Ever ponder the rationale behind conversational AI such as ChatGPT expressing civil refusals or “Sorry, I can’t do that”? OpenAI provides a restricted glimpse into the rationale behind its models’ rules of engagement, including adherence to brand guidelines and refusal to produce NSFW content.
Naturally, large language models (LLMs) have no restrictions on what they can or will express. This contributes to their versatility and explains their susceptibility to hallucinations and duping.
It is imperative that any AI model that interacts with the general public possess a set of boundaries delineating acceptable and unacceptable behavior. However, establishing and implementing such boundaries is unexpectedly challenging.
Shouldn’t an AI reject a request to generate many false claims about a public figure? However, what if AI developers are populating a detector model with a database of synthetic disinformation?
When an individual requests laptop recommendations, the response should be impartial. However, what if a laptop manufacturer deploying the model desires it to only function on their devices?
All AI developers are confronted with similar dilemmas and searching for effective ways to rein in their models without causing them to reject perfectly typical requests. But they rarely reveal the precise method they employ.
OpenAI deviates from the prevailing pattern by disclosing its “model spec,” a compilation of overarching regulations that indirectly regulate ChatGPT and other models.
While there are meta-level objectives, rigid rules, and general behavior guidelines, it is essential to note that these do not precisely reflect the model’s programming. OpenAI will have created precise instructions that translate these rules into natural language and achieve the desired results.
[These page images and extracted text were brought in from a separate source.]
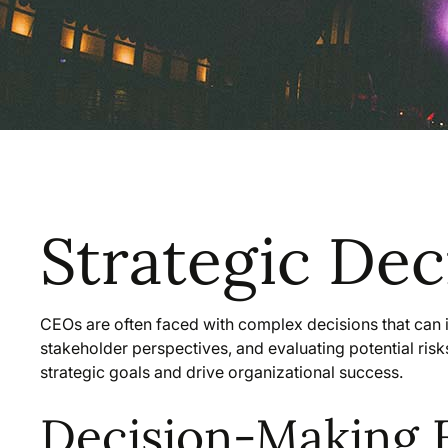
Strategic De
CEOs are often faced with complex decisions that can i
stakeholder perspectives, and evaluating potential ris
strategic goals and drive organizational success.
Decision-Making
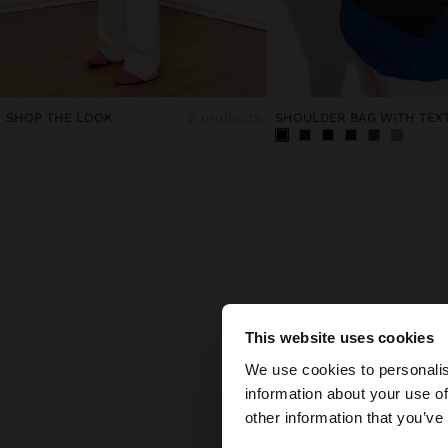
SHOP THE LOOK
2 products
F
This website uses cookies
hello
We use cookies to personalis
What 
information about your use of
You are accessing t
Find 
other information that you’ve
back
What 
and
b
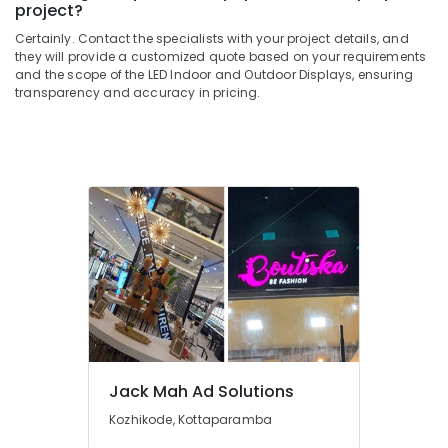
project?
&
--No
in
Salem
Professionals
categories-
Kozhikode
Certainly. Contact the specialists with your project details, and
Erode
-
they will provide a customized quote based on your requirements
Education
Shops
and the scope of the LED Indoor and Outdoor Displays, ensuring
Tirunelveli
&
for
transparency and accuracy in pricing.
Pixel
Training
Mysore
LED
Electrical
Works
Hubli
&
in
Electronics
Kozhikode
Belgaum
Shops
Energy
Vellore
for
&
kodagu
Acrylic
Power
LED
Haryana
Letters
Finance &
in
Insurance
Kanyakumari
Kozhikode
Furniture
Gurgaon
LED
&
Scrolling
Jack Mah Ad Solutions
Pollachi
Furnishing
Board
Kozhikode, Kottaparamba
Dindigul
Manufacturers
Health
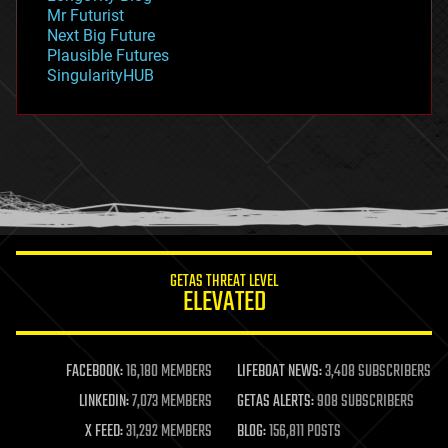
governance
Mr Futurist
government
Next Big Future
gravity
Plausible Futures
habitats
SingularityHUB
hacking
hardware
health
holograms
homo sapiens
human trajectories
humor
information science
innovation
internet
GETAS THREAT LEVEL
journalism
ELEVATED
law
law enforcement
lifeboat
life extension
FACEBOOK:
16,180 MEMBERS
LIFEBOAT NEWS:
3,408 SUBSCRIBERS
machine learning
LINKEDIN:
7,073 MEMBERS
GETAS ALERTS:
908 SUBSCRIBERS
mapping
materials
X FEED:
31,292 MEMBERS
BLOG:
156,811 POSTS
mathematics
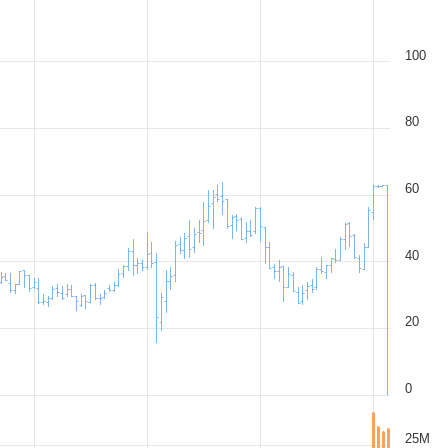
100
80
60
40
20
0
25M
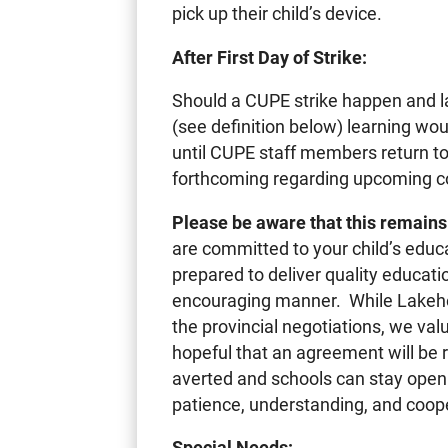
pick up their child’s device.
After First Day of Strike:
Should a CUPE strike happen and 
(see definition below) learning wo
until CUPE staff members return t
forthcoming regarding upcoming co-
Please be aware that this remains 
are committed to your child’s educ
prepared to deliver quality education
encouraging manner. While Lakehead
the provincial negotiations, we v
hopeful that an agreement will be 
averted and schools can stay open 
patience, understanding, and coop
Special Needs:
It is a fascinating examination of how an organization determines its priorities and manages extreme cases, which could materialize in a multitude of instances.
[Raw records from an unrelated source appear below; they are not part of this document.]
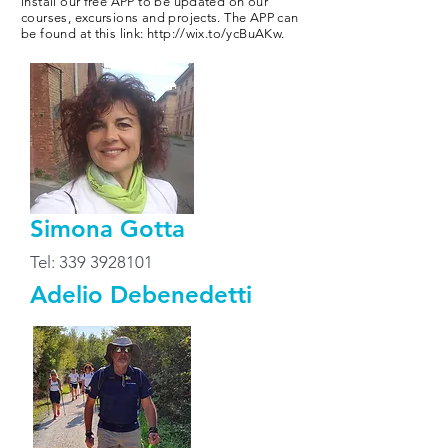
install our free APP to be updated on our
courses, excursions and projects. The APP can
be found at this link:
http://wix.to/ycBuAKw.
Simona Gotta
Tel:
339 3928101
Adelio Debenedetti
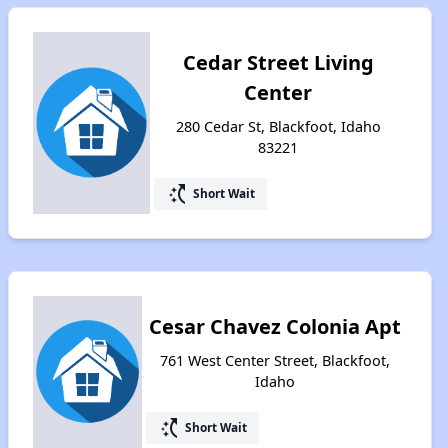
Cedar Street Living
Center
280 Cedar St, Blackfoot, Idaho
83221
switch_access_shortcut
Short Wait
Cesar Chavez Colonia Apt
761 West Center Street, Blackfoot,
Idaho
switch_access_shortcut
Short Wait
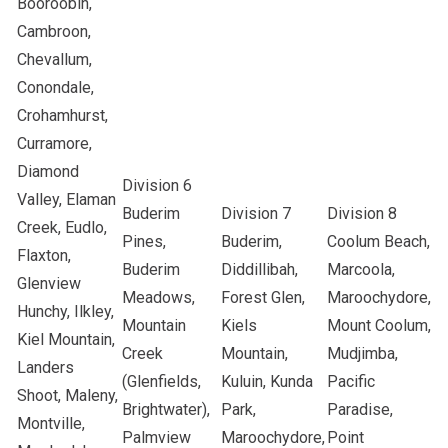
Booroobin,
Cambroon,
Chevallum,
Conondale,
Crohamhurst,
Curramore,
Diamond
Division 6
Valley, Elaman
Buderim
Division 7
Division 8
Creek, Eudlo,
Pines,
Buderim,
Coolum Beach,
Flaxton,
Buderim
Diddillibah,
Marcoola,
Glenview
Meadows,
Forest Glen,
Maroochydore,
Hunchy, Ilkley,
Mountain
Kiels
Mount Coolum,
Kiel Mountain,
Creek
Mountain,
Mudjimba,
Landers
(Glenfields,
Kuluin, Kunda
Pacific
Shoot, Maleny,
Brightwater),
Park,
Paradise,
Montville,
Palmview
Maroochydore,
Point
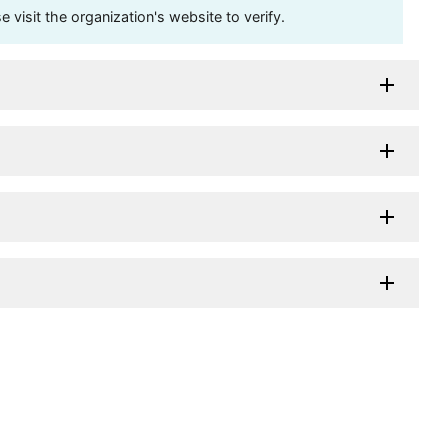
visit the organization's website to verify.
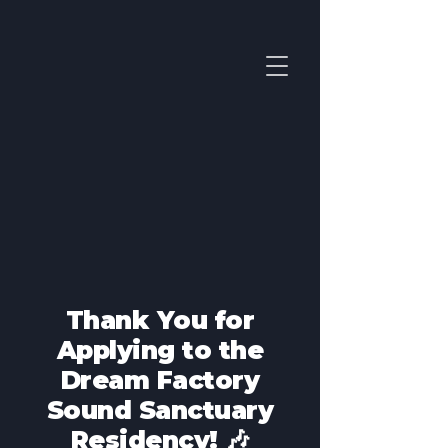
Thank You for
Applying to the
Dream Factory
Sound Sanctuary
Residency! 🎶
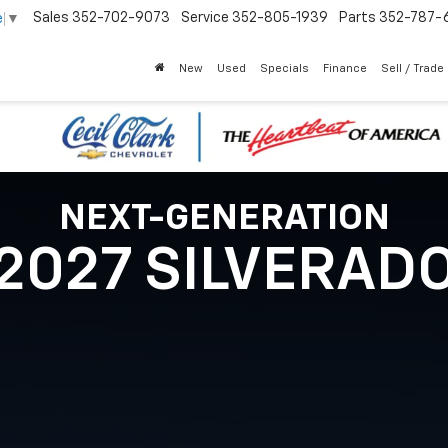
Sales
352-702-9073
Service
352-805-1939
Parts
352-787-
e
▼
New
Used
Specials
Finance
Sell / Trade
NEXT-GENERATION
2027 SILVERAD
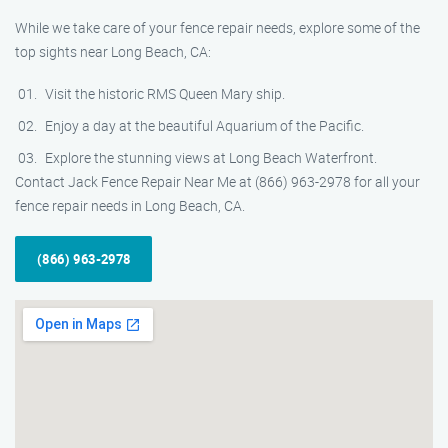
While we take care of your fence repair needs, explore some of the
top sights near Long Beach, CA:
Visit the historic RMS Queen Mary ship.
Enjoy a day at the beautiful Aquarium of the Pacific.
Explore the stunning views at Long Beach Waterfront.
Contact Jack Fence Repair Near Me at (866) 963-2978 for all your
fence repair needs in Long Beach, CA.
(866) 963-2978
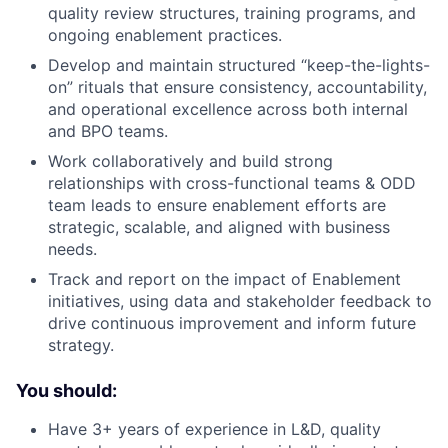
quality review structures, training programs, and
ongoing enablement practices.
Develop and maintain structured “keep-the-lights-
on” rituals that ensure consistency, accountability,
and operational excellence across both internal
and BPO teams.
Work collaboratively and build strong
relationships with cross-functional teams & ODD
team leads to ensure enablement efforts are
strategic, scalable, and aligned with business
needs.
Track and report on the impact of Enablement
initiatives, using data and stakeholder feedback to
drive continuous improvement and inform future
strategy.
You should:
Have 3+ years of experience in L&D, quality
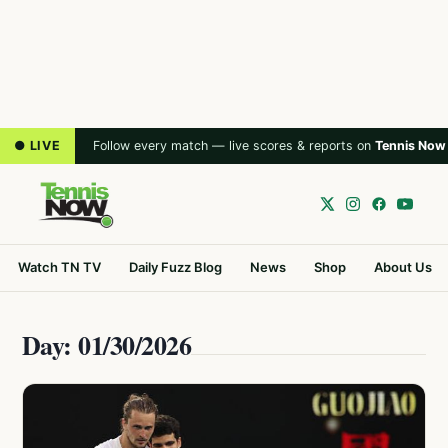
● LIVE
Follow every match — live scores & reports on
Tennis Now
Watch TN TV
Daily Fuzz Blog
News
Shop
About Us
Day: 01/30/2026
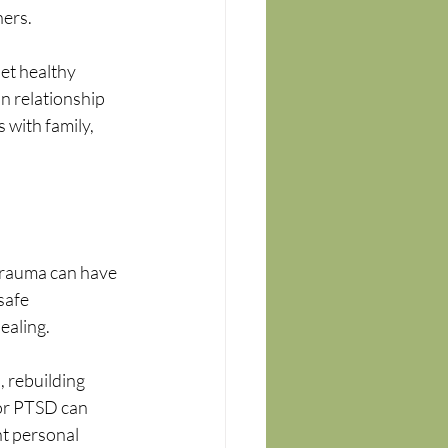
hers.
et healthy 
n relationship 
 with family, 
 Trauma can have 
safe 
ealing.
 rebuilding 
for PTSD can 
t personal 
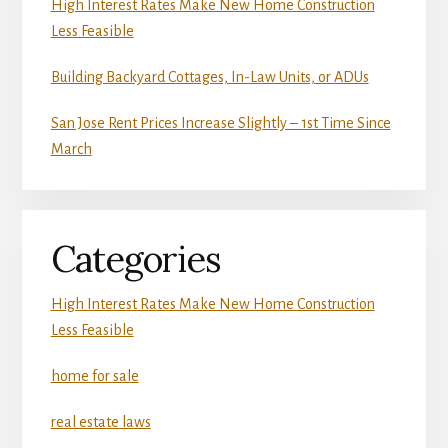
High Interest Rates Make New Home Construction
Less Feasible
Building Backyard Cottages, In-Law Units, or ADUs
San Jose Rent Prices Increase Slightly – 1st Time Since
March
Categories
High Interest Rates Make New Home Construction
Less Feasible
home for sale
real estate laws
OpenAI explicitly asserts that the developer’s intent is the preeminent legal principle. Thus, when prompted, one iteration of a chatbot operating on GPT-4 could solve a mathematical problem. However, if the chatbot has been programmed by its developer to avoid providing immediate answers, it will instead propose a step-by-step approach to resolving the issue:
A conversational interface may even prohibit the discussion of unapproved topics to thwart attempts at manipulation. Why submit a culinary assistant to an opinion piece regarding American involvement in the Vietnam War? Justify the assistance of a customer service chatbot with your ongoing erotic supernatural novella. Could you turn it off?
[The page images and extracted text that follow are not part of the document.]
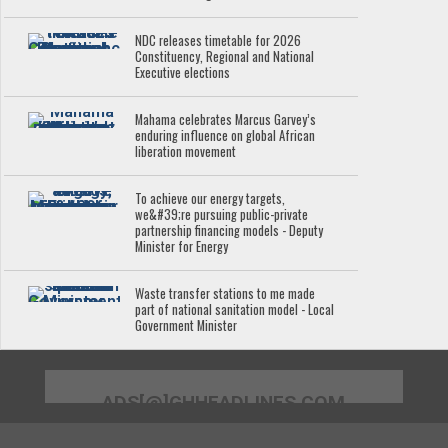
NDC releases timetable for 2026
Constituency, Regional and National
Executive elections
Mahama celebrates Marcus Garvey’s
enduring influence on global African
liberation movement
To achieve our energy targets,
we&#39;re pursuing public-private
partnership financing models - Deputy
Minister for Energy
Waste transfer stations to me made
part of national sanitation model - Local
Government Minister
ADS[@]GHHEADLINES.COM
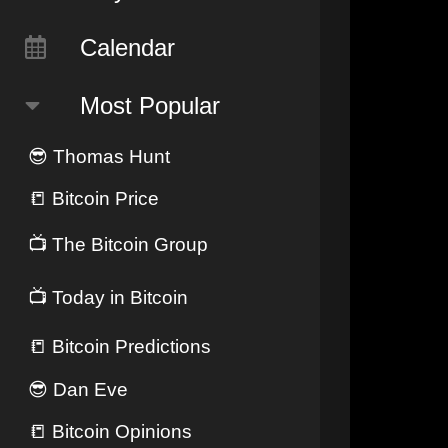
Calendar
Most Popular
😎
Thomas Hunt
📒
Bitcoin Price
📺
The Bitcoin Group
📺
Today in Bitcoin
📒
Bitcoin Predictions
😎
Dan Eve
📒
Bitcoin Opinions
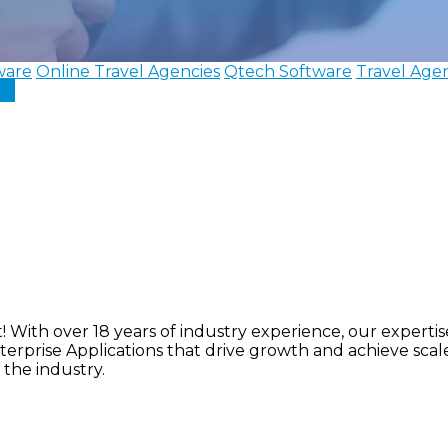
ware
Online Travel Agencies
Qtech Software
Travel Age
In
ith over 18 years of industry experience, our expertise 
nterprise Applications that drive growth and achieve sca
 the industry.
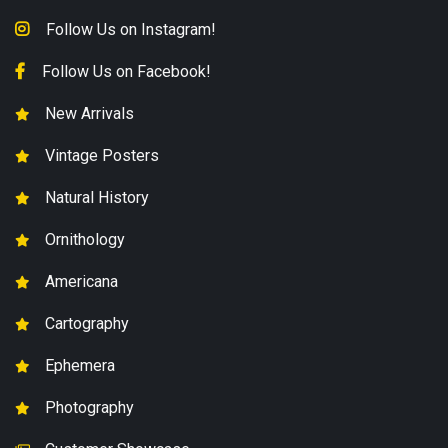
Follow Us on Instagram!
Follow Us on Facebook!
New Arrivals
Vintage Posters
Natural History
Ornithology
Americana
Cartography
Ephemera
Photography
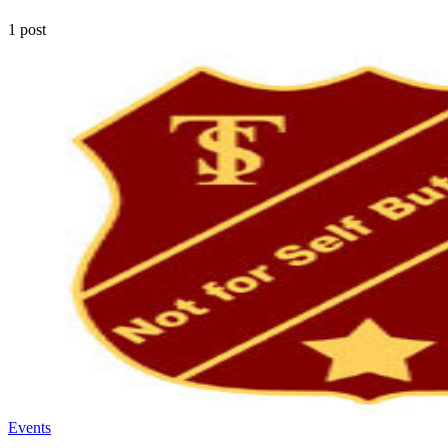
1 post
Events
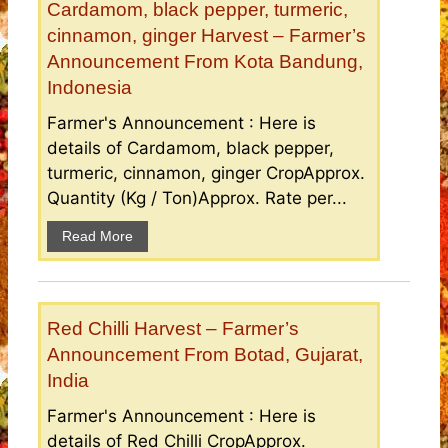
Cardamom, black pepper, turmeric,
cinnamon, ginger Harvest – Farmer’s
Announcement From Kota Bandung,
Indonesia
Farmer's Announcement : Here is
details of Cardamom, black pepper,
turmeric, cinnamon, ginger CropApprox.
Quantity (Kg / Ton)Approx. Rate per...
Read More
Red Chilli Harvest – Farmer’s
Announcement From Botad, Gujarat,
India
Farmer's Announcement : Here is
details of Red Chilli CropApprox.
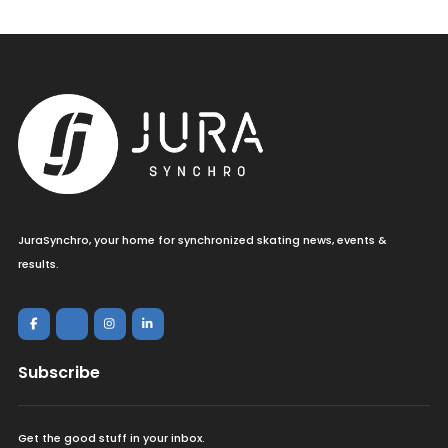
JuraSynchro, your home for synchronized skating news, events &
results.
Subscribe
Get the good stuff in your inbox.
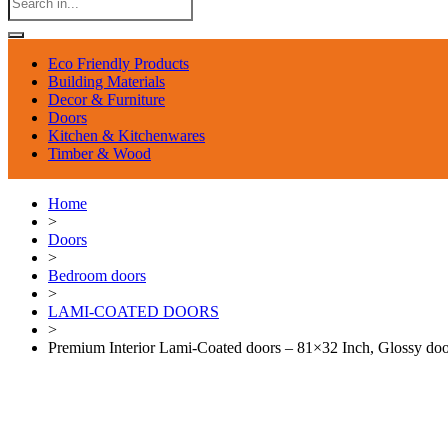
Eco Friendly Products
Building Materials
Decor & Furniture
Doors
Kitchen & Kitchenwares
Timber & Wood
Home
>
Doors
>
Bedroom doors
>
LAMI-COATED DOORS
>
Premium Interior Lami-Coated doors – 81×32 Inch, Glossy doo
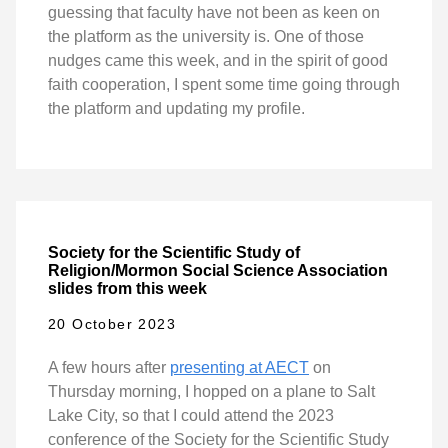
guessing that faculty have not been as keen on
the platform as the university is. One of those
nudges came this week, and in the spirit of good
faith cooperation, I spent some time going through
the platform and updating my profile.
Society for the Scientific Study of
Religion/Mormon Social Science Association
slides from this week
20 October 2023
A few hours after
presenting at AECT
on
Thursday morning, I hopped on a plane to Salt
Lake City, so that I could attend the 2023
conference of the Society for the Scientific Study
Additionally, it becomes problematic regarding privacy concerns, such as requesting an individual’s name and phone number. As OpenAI points out, public figures, such as mayors or members of Congress, should have their contact information disclosed. However, what about local tradespeople? That is likely acceptable; however, what about members of a particular political party or staff of a particular company? Most likely not.
It is difficult to determine when and where to draw the line. Another matter is developing the instructions that compel the AI to comply with the resultant policy. Undoubtedly, these policies will consistently encounter failures as individuals discover ways to bypass them or inadvertently encounter unanticipated extreme cases.
While OpenAI may not be completely transparent in this regard, it is advantageous for both users and developers to understand the process and rationale behind establishing these rules and guidelines. The explanation is explicit, albeit not exhaustive.